And that's coming from the Bruin who may have the most lethal wrister on the team - blink-of-an-eye release, top-shelf accuracy, heavy shot.

It was sometime in junior hockey, Ryder recalled, that he first realized the grip-and-rip slapper, then his preferred method of delivery, wasn't going to be his moneymaker. It took too much time to wind up and fire. It wasn't accurate enough.

"When you get to this level, guys are on you quicker," Ryder said. "You have to get shots off quick and on net."

As bombers like Zdeno Chara and snipers like Ilya Kovalchuk have shown, the slap shot is the sexy, fast-moving rocket that can whiz past goalies and bring fans out of their seats. Youngsters all around the world practice the slapper on their driveways, against nets or garage doors.

Pros like Chara hammer one-timers at triple-digit speeds that have opposing blockers - to say nothing of teammates like Chuck Kobasew, whose tibia was fractured by his captain's slap shot last season - cringing as they enter shooting lanes.

But with a leaguewide emphasis on shot-blocking and getting in shooters' sticks to take away the bombs, the wrist shot is, more and more, the go-to scoring weapon that players believe is the better option.

"I think the slap shot gets dramatized a little too much because of how hard it is and it looks good," said Bruins winger Blake Wheeler. "But a quick wrist shot? Ask Michael Ryder. It can be just as effective."

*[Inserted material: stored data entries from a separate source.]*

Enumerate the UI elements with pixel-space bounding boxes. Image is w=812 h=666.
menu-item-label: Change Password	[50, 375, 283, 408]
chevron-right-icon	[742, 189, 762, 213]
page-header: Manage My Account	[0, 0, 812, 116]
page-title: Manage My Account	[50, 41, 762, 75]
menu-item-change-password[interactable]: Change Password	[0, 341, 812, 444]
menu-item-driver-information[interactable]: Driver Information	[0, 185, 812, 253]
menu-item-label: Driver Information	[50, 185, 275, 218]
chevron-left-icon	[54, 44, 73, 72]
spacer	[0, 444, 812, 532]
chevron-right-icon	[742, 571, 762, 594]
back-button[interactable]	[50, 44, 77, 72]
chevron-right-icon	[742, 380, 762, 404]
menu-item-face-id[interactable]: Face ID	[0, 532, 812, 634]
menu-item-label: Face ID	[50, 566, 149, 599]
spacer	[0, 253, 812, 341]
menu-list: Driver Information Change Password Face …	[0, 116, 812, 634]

Like Ryder, Wheeler was taught the efficiency of a quick snap shot before he became a pro. For two years of youth hockey, his coaches had a rule: no slap shots.

"Our coaches talked about working on the wrist shot," said Wheeler. "Your snap shot is quicker and more effective. So, yeah, no slap shots allowed.

"Maybe that takes away from developing your slap shot. At the same time, you develop a quick release. And that's more important any time than working on your slap shot."

The result? When asked about his slapper recently, Wheeler said he couldn't recall winding up for a slap shot once this season. Like his linemate Ryder, Wheeler owns an above-average wrist shot that he can snap off in traffic.

"It's a lot quicker," Wheeler said. "It's on your stick for a nanosecond. You don't whiff on it as much and you can get more of the puck. I have more success snapping it off quicker."

The only time Wheeler winds up is when the rookie, who's been playing mostly on his off wing this season, opens up for one-timers. Even then, Wheeler doesn't pull his stick all the way back; he prefers the half-slapper to get his one-timer on the net even quicker.

"I don't know if I have the greatest slap shot in the world; it's maybe going the same speed [as the wrister]," Wheeler said with a smile. "So it's not even worth the time trying to get it off."

On the back line, Chara has the team's hardest slap shot, one that was clocked at 103.1 miles per hour during last year's SuperSkills competition at the All-Star Game in Atlanta. Dennis Wideman figures half of his shots from the point are slappers. Matt Hunwick, who usually mans the left point, likes to walk the puck off the boards, set up, and blast away.

"If I pull it toward my body and walk to the middle, that's a chance when I'll take a slap shot," Hunwick said. "For me, personally, I'm not as strong. So from that particular shooting spot, I'd rather have a little more oomph behind it with a slap shot."

But Hunwick, perhaps the most mobile of Boston's blue liners, is used to stickhandling in close quarters with opponents in his shirt. That's when he'll opt for a quick wrister to get the puck off for a scoring chance, a deflection, or a rebound.

"If it's a play where I'm moving more and have a little bit of momentum to the right or left, that might be a chance where I'll just take that snap shot," Hunwick said. "It's more for accuracy. I'm trying to get it on a pad or on one of our guys' sticks. It's just that little shift to the right or left. I'll get my weight on the left foot and just snap it."